The Cave of the Prehistoric Man is just a roadside attraction, a short hike off the main drag up a hillside with a wide cave. The cave was discovered in 1966, and the remains of an early man along with his stone tools and relics are said to date back as far as 12,000 years ago. The walkway to the site is a good place to sit still and see what kinds of wild things you can spot.
The Cave of the Prehistoric Man
Cuc Phuong is a good day trip from Hanoi, and some tourist cafes offer programs for as little as $30 (if you have four people in your group); but a day trip means arriving in the middle of the day, when jungle animals are fast asleep and when the heat and humidity, especially in the spring hot season, can be too much. It is also possible to overnight in the park headquarters or at the visitor information center. They offer basic rooms in a block building at the entrance.
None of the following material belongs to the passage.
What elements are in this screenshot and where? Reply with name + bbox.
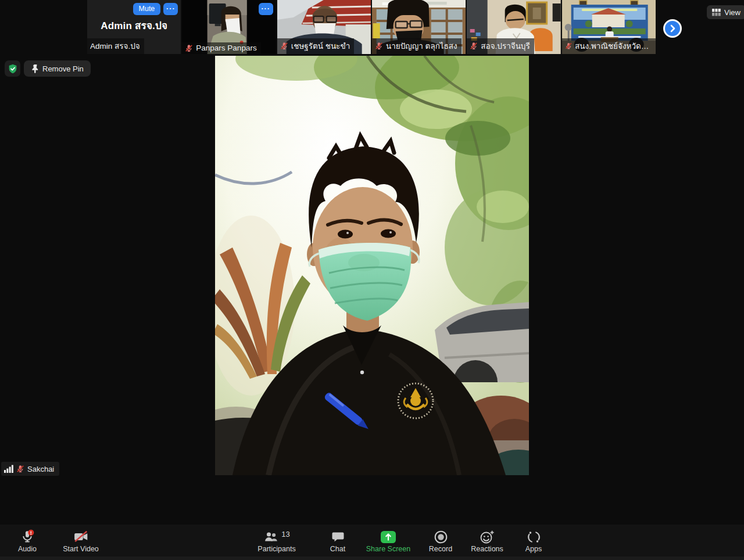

Doubles go for $15 to $25.
One of the most pleasant aspects of visiting Cuc Phuong is the possibility of connecting with visiting naturalists and scientists (when I was there, I met a large contingent from the Philippines), and the overnight accommodations, though rustic, make for a fun evening — especially with a gaggle of scientists in the canteen. There’s a lake just inside the park, which is set up like a small summer camp for large groups, usually Vietnamese school kids, and the site echoes with good Vietnamese campfire songs.
The tourist coming here
Foreigners comprise only a small percentage of the 70,000 people or so who visit the park annually, and the large groups of Vietnamese tourists — and many school groups — are not yet well versed in eco-tourism practices. (I kept coming across a group of more than 50 school kids, all dressed in the same bright yellow T-shirts and wearing oversize straw hats, led by a guide with a bullhorn blaring instructions and information — so much for animal spotting.) Talk to guides about good night-spotting trips and rigorous overnights in the jungle.